To do = The copy you give must match the records exactly, except that it holds no images.

(Collected data)
┌──

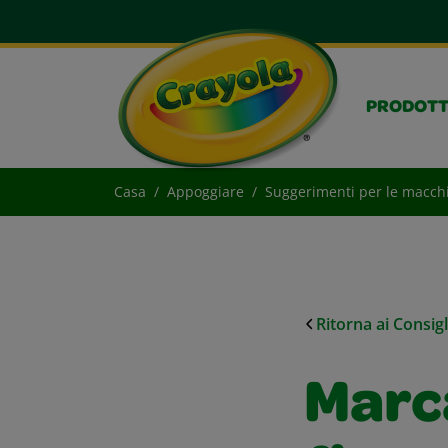
PRODOTT
Casa
Appoggiare
Suggerimenti per le macch
Ritorna ai Consig
Marca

└──

Reply to the exercise =
PRODOTT
Casa
Appoggiare
Suggerimenti per le macch
Ritorna ai Consig
Marca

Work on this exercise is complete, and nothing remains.